* [EXERCISE MATERIAL]:
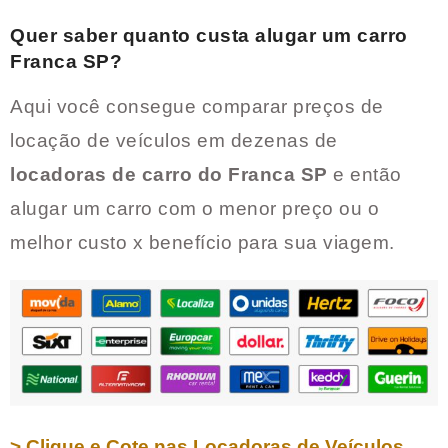
Quer saber quanto custa alugar um carro
Franca SP
?
Aqui você consegue comparar preços de
locação de veículos em dezenas de
locadoras de carro do
Franca SP
e então
alugar um carro com o menor preço ou o
melhor custo x benefício para sua viagem.
> Clique e Cote nas Locadoras de Veículos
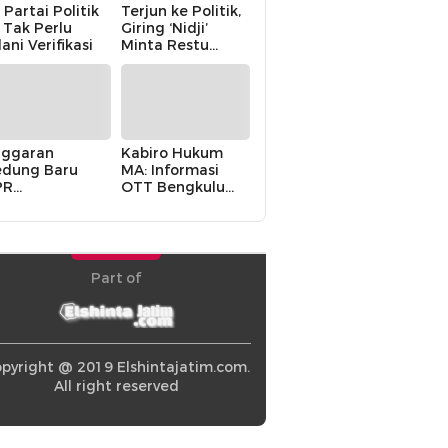
 Partai Politik
Terjun ke Politik,
i Tak Perlu
Giring ‘Nidji’
lani Verifikasi
Minta Restu
Keluarga
ggaran
Kabiro Hukum
dung Baru
MA: Informasi
PR
OTT Bengkulu
khawatirkan
Berasal dari
ir karena
Internal MA
olitik Balas
di” Pemerintah
Part of
pyright @ 2019 Elshintajatim.com.
All right reserved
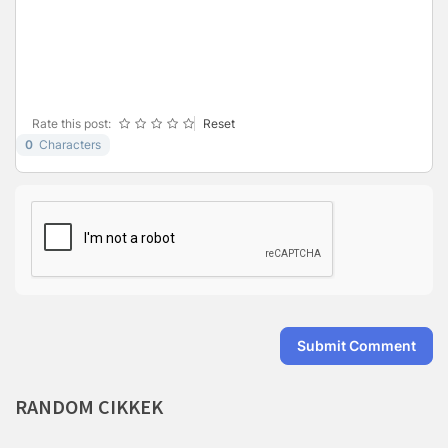
-
-
-
-
-
-
-
-
-
-
-
-
-
-
-
Rate this post:
Reset
0
Characters
Submit Comment
RANDOM
CIKKEK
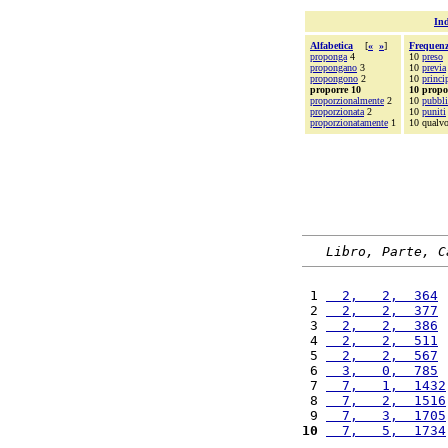
Ind
Alfabetica
[
«
»
]
Frequen
proponga
4
10
preso
propongano
3
10
previa
propongono
2
10
princi
proporre 10
10 propo
proporzionalmente
2
10
pubbl
proporzionata
2
10
puniti
proporzionatamente
1
10 qualvo
Libro, Parte, C
 1 
  2,   2,  364
 
 2 
  2,   2,  377
 
 3 
  2,   2,  386
 
 4 
  2,   2,  511
 
 5 
  2,   2,  567
 
 6 
  3,   0,  785
 
 7 
  7,   1,  1432
 8 
  7,   2,  1516
 9 
  7,   3,  1705
10
  7,   5,  1734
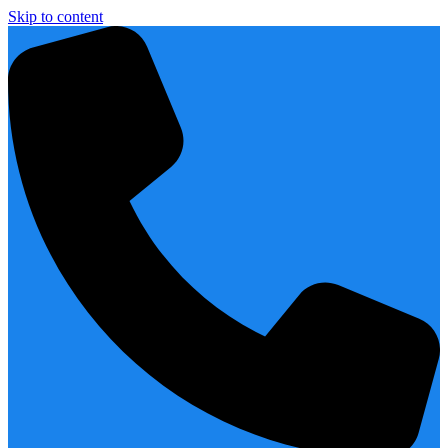
Skip to content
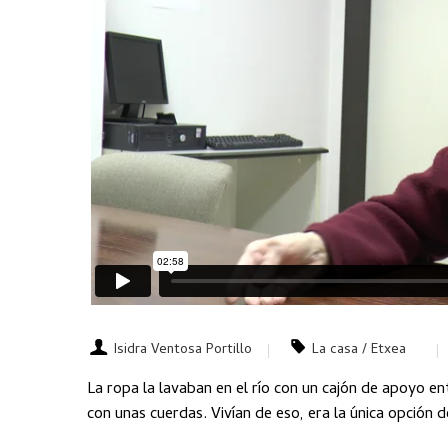
Isidra Ventosa Portillo
La casa / Etxea
La ropa la lavaban en el río con un cajón de apoyo e
con unas cuerdas. Vivían de eso, era la única opción d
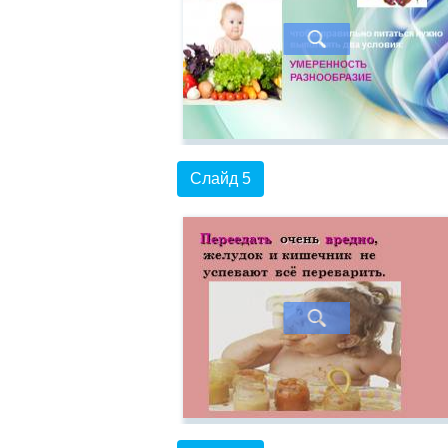
Слайд 5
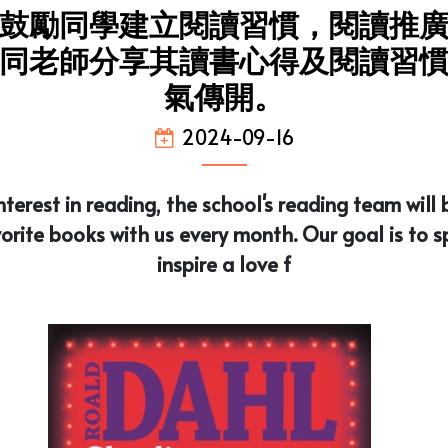
鼓勵同學建立閱讀習慣，閱讀推
同老師分享其讀書心得及閱讀習
氣傳開。
2024-09-16
erest in reading, the school's reading team will b
orite books with us every month. Our goal is to 
inspire a love f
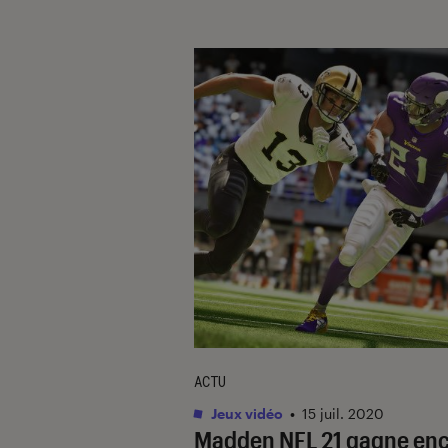
ACTU
Jeux vidéo
•
15 juil. 2020
Madden NFL 21 gagne en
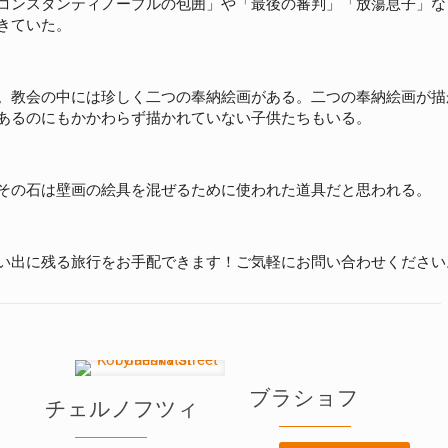
コンスタンティノープルの包囲」や「最後の審判」「放蕩息子」な
きていた。
。教会の中には珍しく二つの奉納絵画がある。二つの奉納絵画が描
あるのにもかかわらず描かれていない子供たちもいる。
その石は壁画の絵具を混ぜるために使われた道具だと思われる。
い出に残る旅行をお手配できます！ご気軽にお問い合わせください
ブラショフ
チェルノフツィ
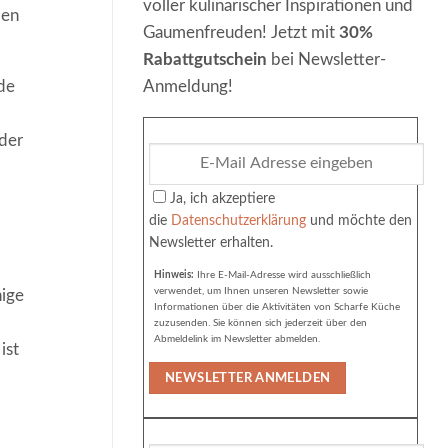
voller kulinarischer Inspirationen und
ben
Gaumenfreuden! Jetzt mit
30%
Rabattgutschein
bei Newsletter-
de
Anmeldung!
oder
Ja, ich akzeptiere
die
Datenschutzerklärung
und möchte den
Newsletter erhalten.
Hinweis:
Ihre E-Mail-Adresse wird ausschließlich
verwendet, um Ihnen unseren Newsletter sowie
nige
Informationen über die Aktivitäten von Scharfe Küche
zuzusenden. Sie können sich jederzeit über den
Abmeldelink im Newsletter abmelden.
ist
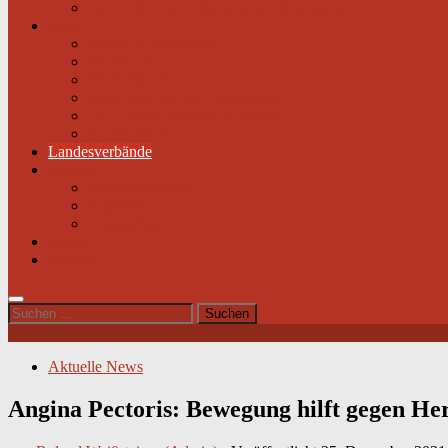
Liste mit Zentren für seltene Erkrankungen
Links
Partner & Sponsoren
Herzjournal
ECA-MEDICAL
Links rund um die Gesundheit
Der Herzverband im Netzwerk
Fachmagazin
Landesverbände
Kontakt
Beitrittsformular
Impressum
Datenschutz
Videos
Sitemap
Suchen
nach:
Aktuelle News
Angina Pectoris: Bewegung hilft gegen He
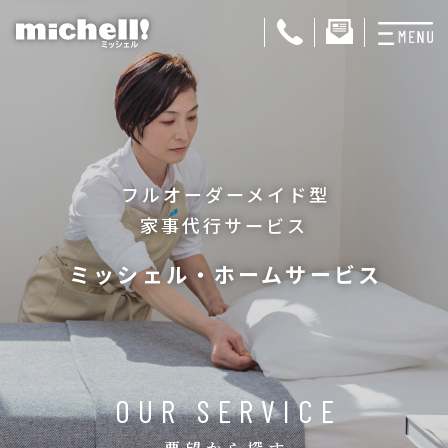
プランと料金
お掃除代行
フルオーダーメイド型
お料理代行
家事代行サービス
整理収納サービス
ミッシェル・ホームサービス
おためしサービス
サービス一覧
ご契約者さま限定サ
OUR SERVICE
会社紹介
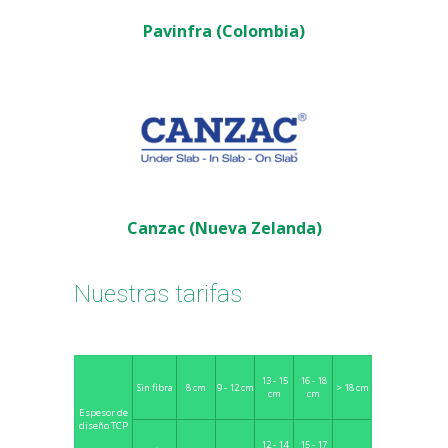
Pavinfra (Colombia)
Canzac (Nueva Zelanda)
Nuestras tarifas
13 - 15
16 - 18
8 cm
9 - 12 cm
> 18 cm
Sin fibra
cm
cm
Espesor de
diseño TCP
12 - 14
15 - 17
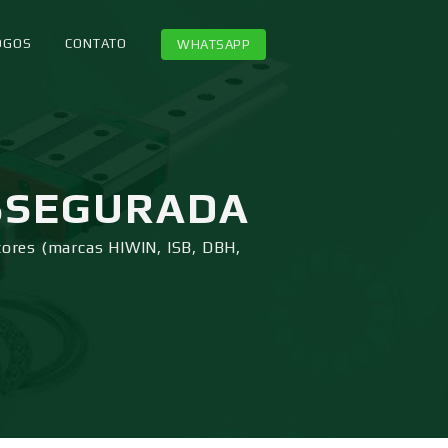
OGOS
CONTATO
WHATSAPP
SSEGURADA
tores (marcas HIWIN, ISB, DBH,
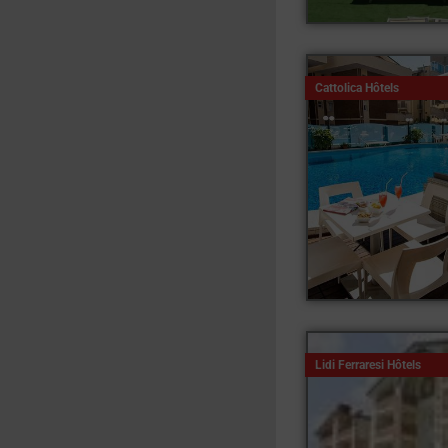
Cattolica Hôtels
Lidi Ferraresi Hôtels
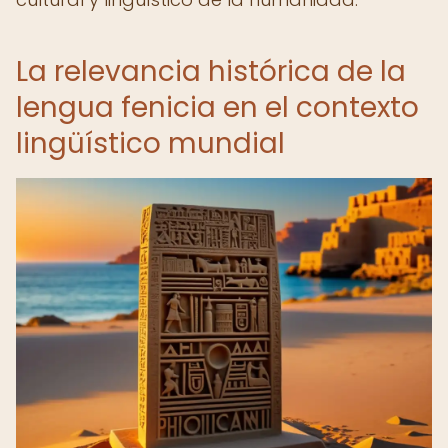
La relevancia histórica de la
lengua fenicia en el contexto
lingüístico mundial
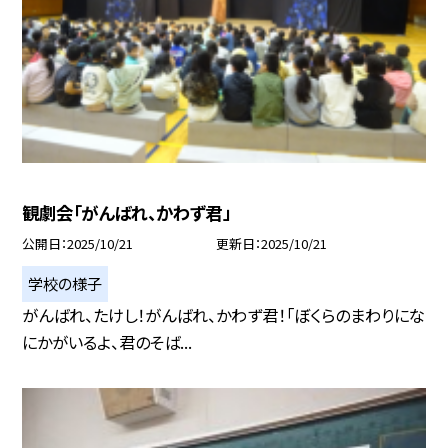
観劇会「がんばれ、かわず君」
公開日
2025/10/21
更新日
2025/10/21
学校の様子
がんばれ、たけし！がんばれ、かわず君！「ぼくらのまわりにな
にかがいるよ、君のそば...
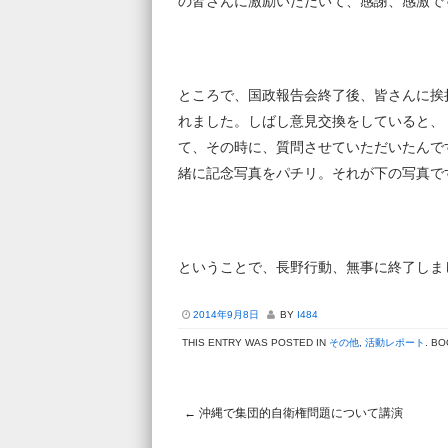
の皆さんに激励いただいて、感謝、感激で
ところで、国政報告会終了後、皆さんに挨
れました。しばし意見交換をしていると、
て、その時に、質問させていただいたんで
緒に記念写真をパチリ。それが下の写真です(
ということで、長野行動、無事に終了しま
2014年9月8日
BY
I484
THIS ENTRY WAS POSTED IN
その他
,
活動レポート
. B
←
沖縄で集団的自衛権問題について講演
Post navigation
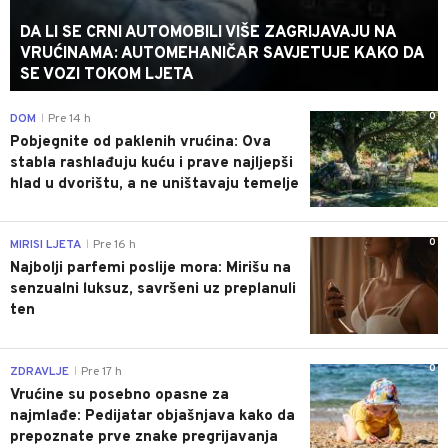
DA LI SE CRNI AUTOMOBILI VIŠE ZAGRIJAVAJU NA
VRUĆINAMA: AUTOMEHANIČAR SAVJETUJE KAKO DA
SE VOZI TOKOM LJETA
0
DOM
Pre 14 h
|
Pobjegnite od paklenih vrućina: Ova
stabla rashlađuju kuću i prave najljepši
hlad u dvorištu, a ne uništavaju temelje
0
MIRISI LJETA
Pre 16 h
|
Najbolji parfemi poslije mora: Mirišu na
senzualni luksuz, savršeni uz preplanuli
ten
0
ZDRAVLJE
Pre 17 h
|
Vrućine su posebno opasne za
najmlađe: Pedijatar objašnjava kako da
prepoznate prve znake pregrijavanja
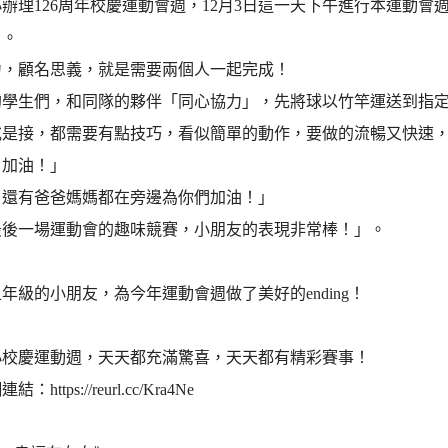
辦理126周年校慶運動會週，12月3日這一天下午進行本運動
」。
力，顧名思義，就是需要兩個人一起完成！
的學生們，和同隊的夥伴「同心協力」，先將球以竹竿運送到指
或是接，都需要有點技巧，看似簡單的動作，要做的流暢又快速
！加油！」
、還有爸爸媽媽都在旁邊為你們加油！」
最後一場運動會的趣味競賽，小朋友的表現非常棒！」。
年級的小朋友，為今年運動會週做了美好的ending！
小校慶運動週，天天都充滿驚喜，天天都有精彩賽事！
https://reurl.cc/Kra4Ne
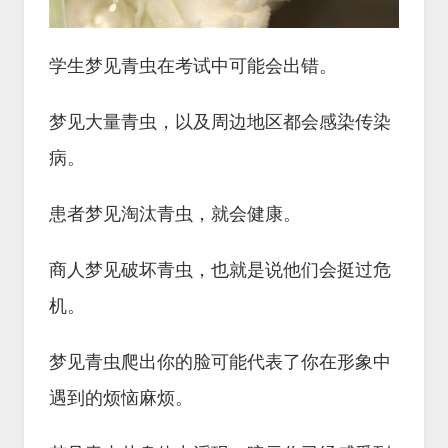
学生梦见青虫在考试中可能会出错。
梦见大量青虫，以及周边地区都会感染传染
病。
患者梦见淘汰青虫，就会健康。
商人梦见破坏青虫，也就是说他们会挺过危
机。
梦见青虫爬出你的脸可能代表了你在形象中
遇到的烦恼麻烦。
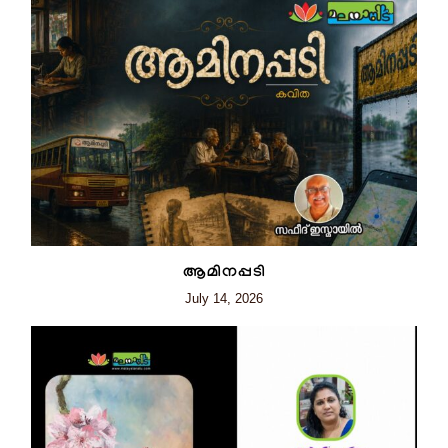
ആമിനപ്പടി
July 14, 2026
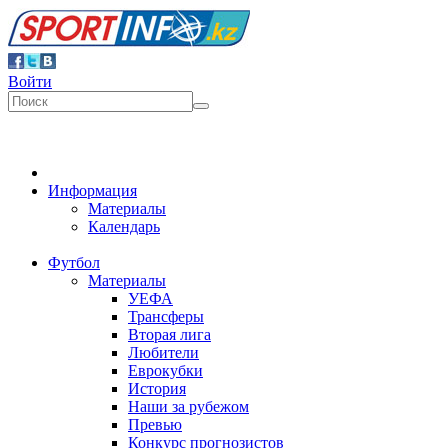
Войти
Информация
Материалы
Календарь
Футбол
Материалы
УЕФА
Трансферы
Вторая лига
Любители
Еврокубки
История
Наши за рубежом
Превью
Конкурс прогнозистов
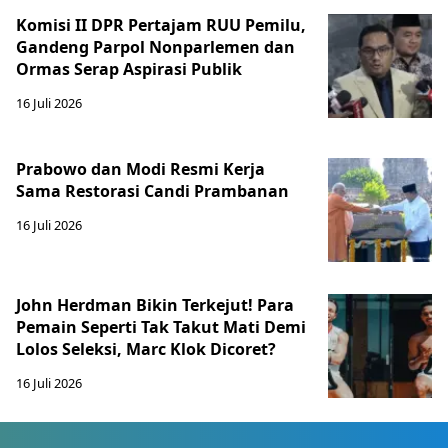
Komisi II DPR Pertajam RUU Pemilu,
Gandeng Parpol Nonparlemen dan
Ormas Serap Aspirasi Publik
16 Juli 2026
Prabowo dan Modi Resmi Kerja
Sama Restorasi Candi Prambanan
16 Juli 2026
John Herdman Bikin Terkejut! Para
Pemain Seperti Tak Takut Mati Demi
Lolos Seleksi, Marc Klok Dicoret?
16 Juli 2026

* [DIRECTIONS]: Return the number of lines in the data above that include the word "がんばれ", and nothing else.

* [OUTPUT FOR THIS EXERCISE]: 2